▶ **EXERCISE GOAL**
Check which lines of the entries that follow hold "column", then give the number of those lines and nothing more.

------ RECORD SET

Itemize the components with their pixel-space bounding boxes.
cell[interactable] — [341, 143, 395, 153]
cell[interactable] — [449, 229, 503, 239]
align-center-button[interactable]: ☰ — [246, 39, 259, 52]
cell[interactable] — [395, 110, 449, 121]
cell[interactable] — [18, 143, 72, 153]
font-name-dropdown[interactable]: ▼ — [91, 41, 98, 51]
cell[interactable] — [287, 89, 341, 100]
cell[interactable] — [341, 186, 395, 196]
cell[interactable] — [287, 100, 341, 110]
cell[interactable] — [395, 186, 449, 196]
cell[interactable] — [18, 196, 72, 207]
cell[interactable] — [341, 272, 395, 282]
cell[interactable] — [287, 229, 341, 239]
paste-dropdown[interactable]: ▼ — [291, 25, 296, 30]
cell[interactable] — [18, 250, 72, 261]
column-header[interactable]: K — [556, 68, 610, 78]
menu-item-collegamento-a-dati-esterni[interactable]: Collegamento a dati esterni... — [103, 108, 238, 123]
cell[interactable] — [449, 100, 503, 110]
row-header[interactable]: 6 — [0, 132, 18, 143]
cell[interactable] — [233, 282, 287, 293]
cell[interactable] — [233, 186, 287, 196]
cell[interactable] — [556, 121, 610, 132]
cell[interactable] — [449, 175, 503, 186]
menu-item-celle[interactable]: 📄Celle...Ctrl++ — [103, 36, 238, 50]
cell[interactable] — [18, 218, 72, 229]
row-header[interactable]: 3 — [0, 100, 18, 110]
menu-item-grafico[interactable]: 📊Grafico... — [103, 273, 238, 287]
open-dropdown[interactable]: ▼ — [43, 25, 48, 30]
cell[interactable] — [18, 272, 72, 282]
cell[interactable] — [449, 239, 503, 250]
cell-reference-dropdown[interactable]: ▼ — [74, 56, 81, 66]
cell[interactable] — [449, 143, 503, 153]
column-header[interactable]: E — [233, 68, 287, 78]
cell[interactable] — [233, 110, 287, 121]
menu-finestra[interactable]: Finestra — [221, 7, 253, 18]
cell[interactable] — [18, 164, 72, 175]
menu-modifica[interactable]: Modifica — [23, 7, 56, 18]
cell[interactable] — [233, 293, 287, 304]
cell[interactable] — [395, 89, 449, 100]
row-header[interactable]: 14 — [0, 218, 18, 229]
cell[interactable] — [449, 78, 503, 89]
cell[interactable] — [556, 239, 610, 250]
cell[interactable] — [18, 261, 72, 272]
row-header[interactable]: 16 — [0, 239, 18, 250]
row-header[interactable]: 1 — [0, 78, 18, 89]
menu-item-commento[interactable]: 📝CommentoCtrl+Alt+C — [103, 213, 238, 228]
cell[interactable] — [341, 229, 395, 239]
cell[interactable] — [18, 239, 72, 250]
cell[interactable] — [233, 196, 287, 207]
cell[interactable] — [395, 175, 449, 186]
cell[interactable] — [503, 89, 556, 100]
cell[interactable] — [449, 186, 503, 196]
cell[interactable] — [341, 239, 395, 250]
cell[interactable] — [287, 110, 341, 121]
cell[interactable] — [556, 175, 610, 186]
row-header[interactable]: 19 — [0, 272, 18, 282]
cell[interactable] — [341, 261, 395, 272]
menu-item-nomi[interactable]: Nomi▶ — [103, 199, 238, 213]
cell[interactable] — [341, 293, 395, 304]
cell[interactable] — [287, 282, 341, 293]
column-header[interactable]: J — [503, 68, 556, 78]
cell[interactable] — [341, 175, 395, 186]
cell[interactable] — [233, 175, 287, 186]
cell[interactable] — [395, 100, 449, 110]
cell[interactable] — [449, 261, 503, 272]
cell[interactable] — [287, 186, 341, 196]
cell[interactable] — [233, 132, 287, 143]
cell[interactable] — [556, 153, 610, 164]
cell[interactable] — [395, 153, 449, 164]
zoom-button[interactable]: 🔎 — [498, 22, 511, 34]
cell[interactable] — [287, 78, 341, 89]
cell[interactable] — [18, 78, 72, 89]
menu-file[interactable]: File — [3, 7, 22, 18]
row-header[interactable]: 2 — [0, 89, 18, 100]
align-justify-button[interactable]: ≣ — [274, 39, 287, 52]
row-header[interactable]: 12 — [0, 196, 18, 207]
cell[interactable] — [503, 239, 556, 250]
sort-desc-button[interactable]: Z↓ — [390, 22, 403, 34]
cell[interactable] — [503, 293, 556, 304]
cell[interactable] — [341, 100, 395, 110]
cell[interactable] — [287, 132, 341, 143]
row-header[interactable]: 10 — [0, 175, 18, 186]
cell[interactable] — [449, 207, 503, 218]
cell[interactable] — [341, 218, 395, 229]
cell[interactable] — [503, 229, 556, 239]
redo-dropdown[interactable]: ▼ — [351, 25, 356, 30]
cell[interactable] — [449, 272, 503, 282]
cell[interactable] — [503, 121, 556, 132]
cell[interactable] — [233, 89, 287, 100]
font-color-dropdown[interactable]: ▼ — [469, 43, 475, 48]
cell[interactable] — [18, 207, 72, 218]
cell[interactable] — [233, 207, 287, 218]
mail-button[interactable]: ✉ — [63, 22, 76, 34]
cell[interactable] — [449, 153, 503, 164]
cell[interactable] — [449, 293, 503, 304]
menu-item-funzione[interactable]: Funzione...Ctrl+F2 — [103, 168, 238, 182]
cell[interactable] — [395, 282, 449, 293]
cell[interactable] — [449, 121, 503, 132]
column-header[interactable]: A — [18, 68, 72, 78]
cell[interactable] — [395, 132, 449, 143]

------------

▶ **TASK RESPONSE**
4